*** Opening EXTRACTED MATERIAL ***

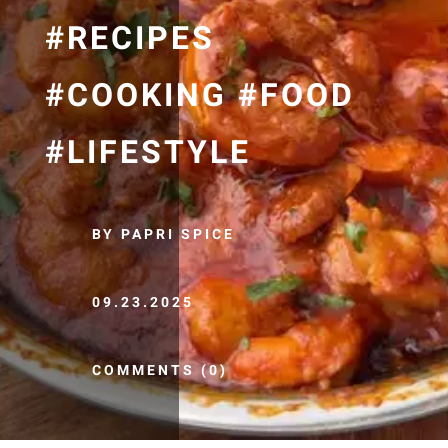
#RECIPES
#COOKING #FOOD
#LIFESTYLE
BY PAPRI SPICE
09.23.2025
COMMENTS (0)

*** Closing EXTRACTED MATERIAL ***

_ASSIGNMENT_
Restate the data word for word, minus any images.

_OUTPUT BELOW_
#RECIPES
#COOKING #FOOD
#LIFESTYLE
BY PAPRI SPICE
09.23.2025
COMMENTS (0)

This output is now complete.